- **Exercise**
Set down, exactly as written, the lines from the top of the data to the line that holds "1P=1円で分かりやすく、高還元が多くてお友達にも紹介しやすいで", and omit the pictures.

- **Provided entries**
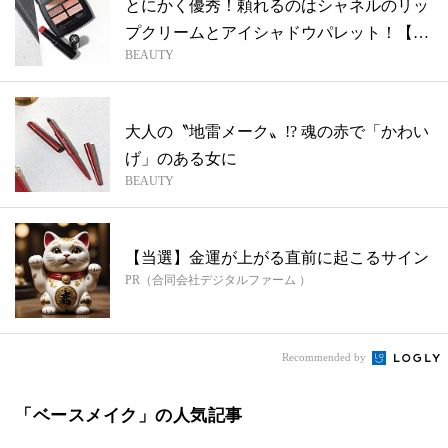
とにかく優秀！頼れるのはシャネルのリッ
プクリームとアイシャドウパレット！【コ
BEAUTY
スメ...
大人の〝地雷メーク〟!? 魂の赤で「かわい
げ」のある女に
BEAUTY
【当選】金運が上がる直前に起こるサイン
PR（合同会社デジタルファーム ）
Recommended by
「ベースメイク」の人気記事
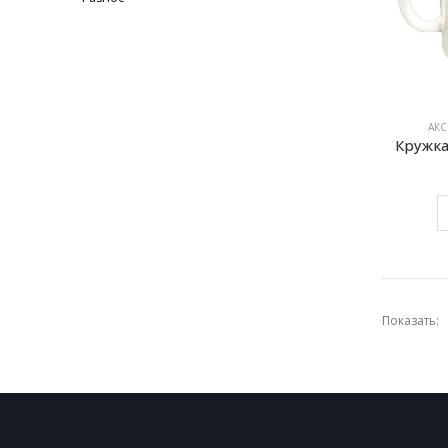
АКС
Кружка
Показать:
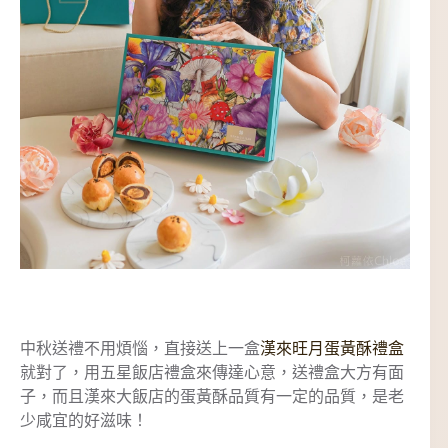
中秋送禮不用煩惱，直接送上一盒
漢來旺月蛋黃酥禮盒
就對了，用五星飯店禮盒來傳達心意，送禮盒大方有面
子，而且漢來大飯店的蛋黃酥品質有一定的品質，是老
少咸宜的好滋味！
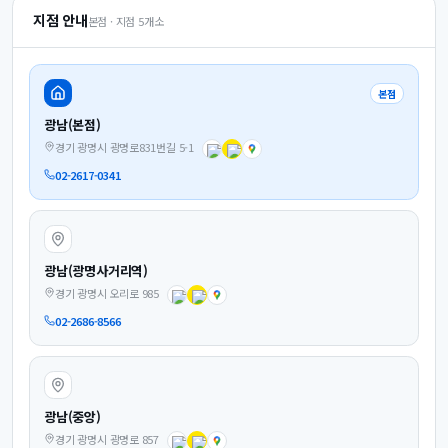
지점 안내
본점 · 지점
5
개소
본점
광남(본점)
경기 광명시 광명로831번길 5-1
02-2617-0341
광남(광명사거리역)
경기 광명시 오리로 985
02-2686-8566
광남(중앙)
경기 광명시 광명로 857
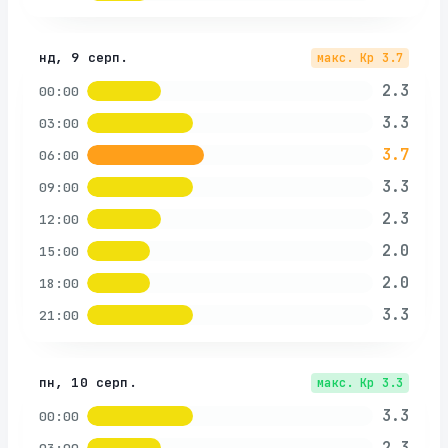
нд, 9 серп.
макс. Kp
3.7
2.3
00:00
3.3
03:00
3.7
06:00
3.3
09:00
2.3
12:00
2.0
15:00
2.0
18:00
3.3
21:00
пн, 10 серп.
макс. Kp
3.3
3.3
00:00
2.3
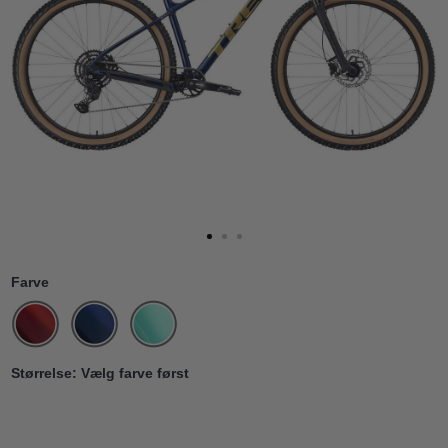
Farve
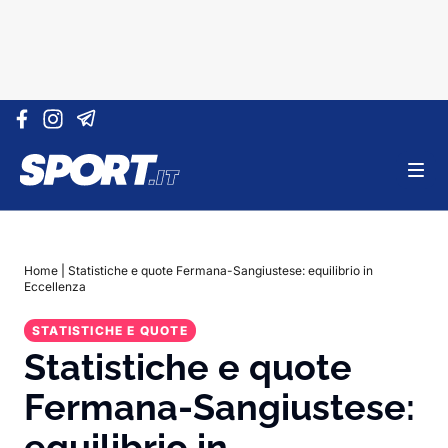
Vai al contenuto
Home
|
Statistiche e quote Fermana-Sangiustese: equilibrio in
Eccellenza
STATISTICHE E QUOTE
Statistiche e quote
Fermana-Sangiustese:
equilibrio in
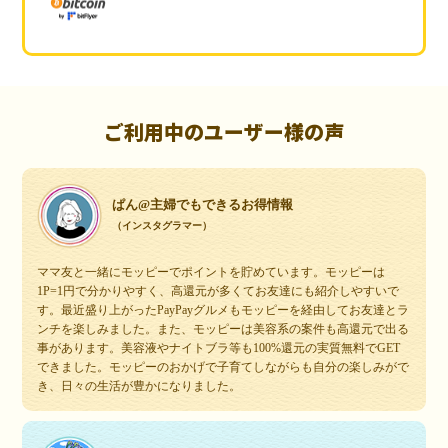
ご利用中のユーザー様の声
ぱん@主婦でもできるお得情報
（インスタグラマー）
ママ友と一緒にモッピーでポイントを貯めています。モッピーは
1P=1円で分かりやすく、高還元が多くてお友達にも紹介しやすいで
す。最近盛り上がったPayPayグルメもモッピーを経由してお友達とラ
ンチを楽しみました。また、モッピーは美容系の案件も高還元で出る
事があります。美容液やナイトブラ等も100%還元の実質無料でGET
できました。モッピーのおかげで子育てしながらも自分の楽しみがで
き、日々の生活が豊かになりました。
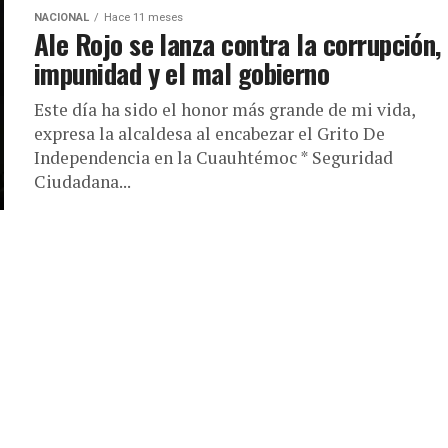
NACIONAL
Hace 11 meses
Ale Rojo se lanza contra la corrupción,
impunidad y el mal gobierno
Este día ha sido el honor más grande de mi vida,
expresa la alcaldesa al encabezar el Grito De
Independencia en la Cuauhtémoc * Seguridad
Ciudadana...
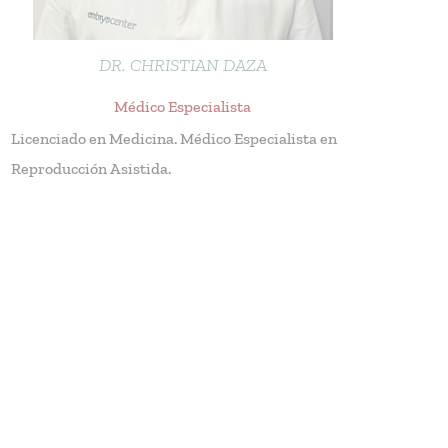
DR. CHRISTIAN DAZA
Médico Especialista
Licenciado en Medicina. Médico Especialista en
Reproducción Asistida.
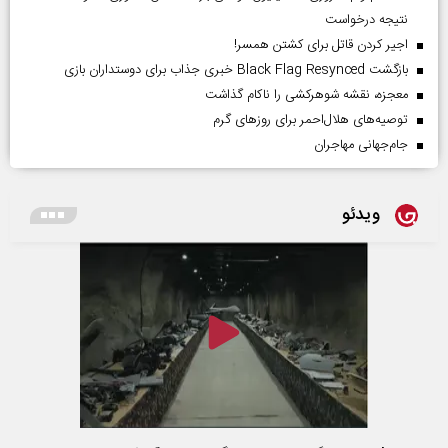
نتیجه درخواست
اجیر کردن قاتل برای کشتن همسر!
بازگشت Black Flag Resynced خبری جذاب برای دوستداران بازی
معجزه، نقشه شوهرکشی را ناکام گذاشت
توصیه‌های هلال‌احمر برای روز‌های گرم
جام‌جهانی مهاجران
ویدئو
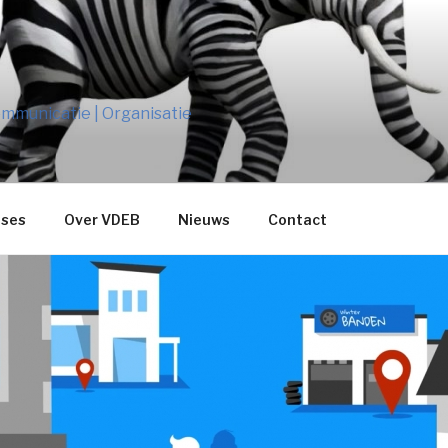
B
mmunicatie | Organisatie
ses
Over VDEB
Nieuws
Contact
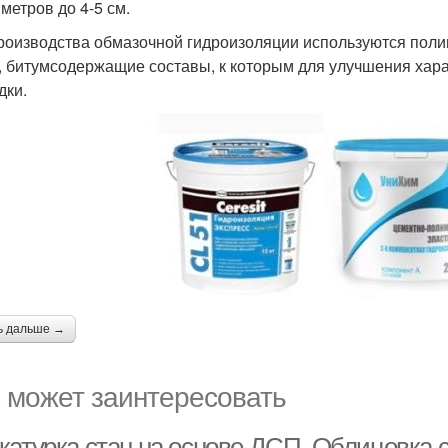
метров до 4-5 см.
роизводства обмазочной гидроизоляции используются пол
, битумсодержащие составы, к которым для улучшения ха
дки.
ь дальше →
 может заинтересовать
катурка стан на основе ДСП. Облицовка 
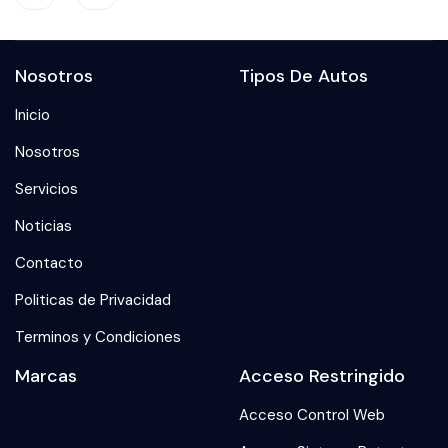
Nosotros
Tipos De Autos
Inicio
Nosotros
Servicios
Noticias
Contacto
Politicas de Privacidad
Terminos y Condiciones
Marcas
Acceso Restringido
Acceso Control Web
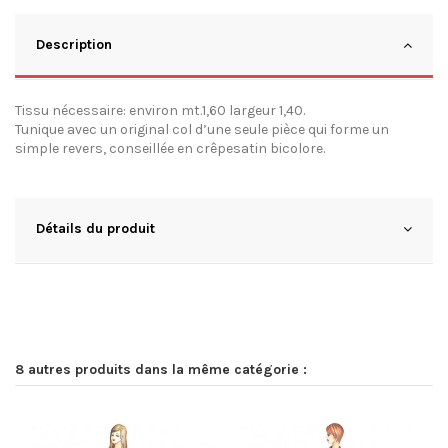
Description
Tissu nécessaire: environ mt.1,60 largeur 1,40.
Tunique avec un original col d’une seule pièce qui forme un
simple revers, conseillée en crêpesatin bicolore.
Détails du produit
8 autres produits dans la même catégorie :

- **Exercise response**
とにかく優秀！頼れるのはシャネルのリッ
プクリームとアイシャドウパレット！【コ
BEAUTY
スメ...
大人の〝地雷メーク〟!? 魂の赤で「かわい
げ」のある女に
BEAUTY
【当選】金運が上がる直前に起こるサイン
PR（合同会社デジタルファーム ）
Recommended by
「ベースメイク」の人気記事
АКС
Кружка
Показать:
中秋送禮不用煩惱，直接送上一盒
漢來旺月蛋黃酥禮盒
就對了，用五星飯店禮盒來傳達心意，送禮盒大方有面
子，而且漢來大飯店的蛋黃酥品質有一定的品質，是老
少咸宜的好滋味！
지점 안내
본점 · 지점
5
개소
본점
광남(본점)
경기 광명시 광명로831번길 5-1
02-2617-0341
광남(광명사거리역)
경기 광명시 오리로 985
02-2686-8566
광남(중앙)
경기 광명시 광명로 857
нд, 9 серп.
макс. Kp
3.7
2.3
00:00
3.3
03:00
3.7
06:00
3.3
09:00
2.3
12:00
2.0
15:00
2.0
18:00
3.3
21:00
пн, 10 серп.
макс. Kp
3.3
3.3
00:00
2.3
Farve
Vai al contenuto
Home
|
Statistiche e quote Fermana-Sangiustese: equilibrio in
Eccellenza
STATISTICHE E QUOTE
Statistiche e quote
Fermana-Sangiustese:
equilibrio in
ご利用中のユーザー様の声
ぱん@主婦でもできるお得情報
（インスタグラマー）
ママ友と一緒にモッピーでポイントを貯めています。モッピーは
1P=1円で分かりやすく、高還元が多くてお友達にも紹介しやすいで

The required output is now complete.